The fever in financial markets over “meme stocks” is back and stranger than ever.
Just how strange?
So strange that on Monday, for no singular reason, shares in a medley of beaten-down companies suddenly soared as small-time investors bought up stocks that mainstream Wall Street analysts and investors had long given up on.
It got odder on Tuesday, as that tsunami of trading intensified and the shares of four companies briefly doubled in value.
Krispy Kreme (DNUT), Opendoor (OPEN), Rocket Mortgage (RKT) and Kohl’s (KSS) had become the meme stocks of the moment, along with a new moniker from traders — “DORK,” a reference to the first letters of their tickers.
But like the meme-stock craze of 2021, Monday’s and Tuesday’s inexplicable gains swiftly gave way to inexplicable losses.
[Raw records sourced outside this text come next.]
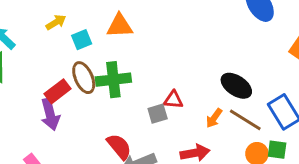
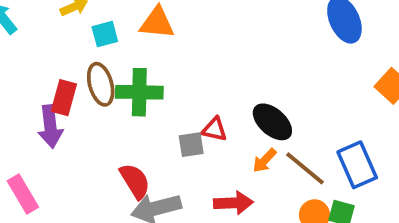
black ellipse: (236, 86) -> (272, 122), moved
red rectangle: (58, 91) -> (64, 98), turned -45

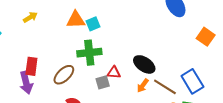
cyan square: (105, 34) -> (93, 24), moved
brown ellipse: (101, 84) -> (64, 75), moved, turned 70
green cross: (139, 92) -> (89, 53), moved

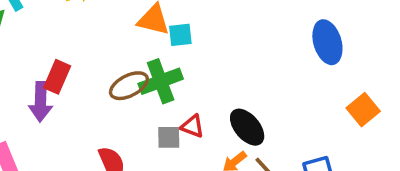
green cross: (89, 53) -> (161, 81), turned -30
brown ellipse: (64, 75) -> (129, 86), moved

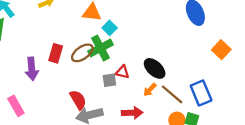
cyan square: (180, 35) -> (110, 28), moved, turned -32
red rectangle: (57, 77) -> (56, 53), moved

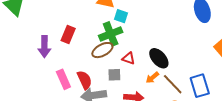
cyan square: (110, 28) -> (121, 16), turned -32
brown ellipse: (82, 53) -> (102, 50), moved
gray square: (109, 80) -> (114, 75), moved
pink rectangle: (16, 106) -> (63, 79), moved

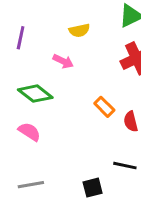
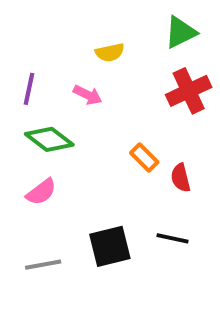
purple line: (21, 38) -> (29, 89), moved
pink semicircle: (29, 132) -> (41, 192), turned 110
black square: (93, 188) -> (110, 246), moved, size x1.5

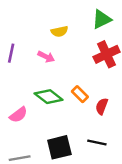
green diamond: (49, 139) -> (49, 97), moved
red semicircle: (181, 178) -> (102, 106), turned 35

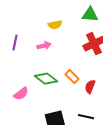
green triangle: (102, 19) -> (90, 15), turned 30
pink arrow: (46, 57) -> (44, 46), turned -40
On Wednesday, the aforementioned shares pulled back, and the moment acquired an unlikely twist of identity politics, with some online stock boosters praising Opendoor, the real estate platform, for being the first meme stock led by a female chief executive. That historical footnote could not prevent the company’s stock from dropping 20 percent on the day.
It is at once familiar and all new. The power of small investors to send Wall Street spinning has been well demonstrated since the pandemic, when a mix of online trading tools, low interest rates and boredom incited the first meme mania.